***** SOURCE MATERIAL
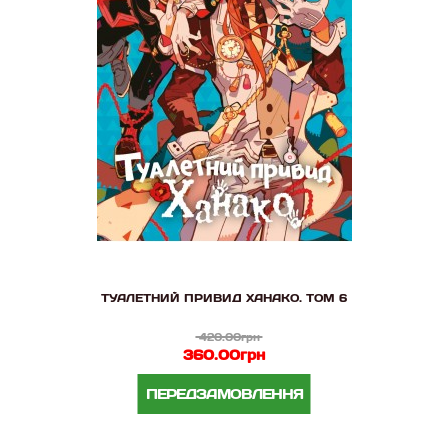
ТУАЛЕТНИЙ ПРИВИД ХАНАКО. ТОМ 6
420.00грн
360.00грн
ПЕРЕДЗАМОВЛЕННЯ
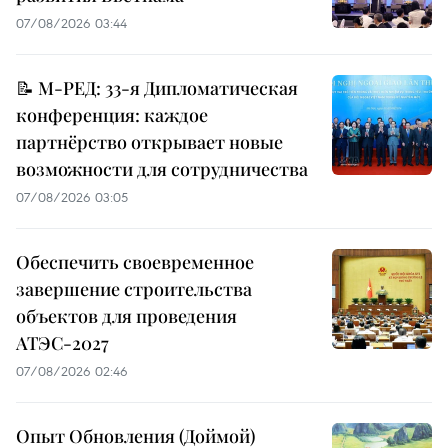
07/08/2026 03:44
📝 М-РЕД: 33-я Дипломатическая
конференция: каждое
партнёрство открывает новые
возможности для сотрудничества
07/08/2026 03:05
Обеспечить своевременное
завершение строительства
объектов для проведения
АТЭС-2027
07/08/2026 02:46
Опыт Обновления (Доймой)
**********
> **TASK TO COMPLETE**
Could you repeat, exactly and with nothing else, the lines from the one containing "ПЕРЕДЗАМОВЛЕННЯ" through the last line of the records above, leaving out the pictures?

> **TASK RESULT**
ПЕРЕДЗАМОВЛЕННЯ
07/08/2026 03:44
📝 М-РЕД: 33-я Дипломатическая
конференция: каждое
партнёрство открывает новые
возможности для сотрудничества
07/08/2026 03:05
Обеспечить своевременное
завершение строительства
объектов для проведения
АТЭС-2027
07/08/2026 02:46
Опыт Обновления (Доймой)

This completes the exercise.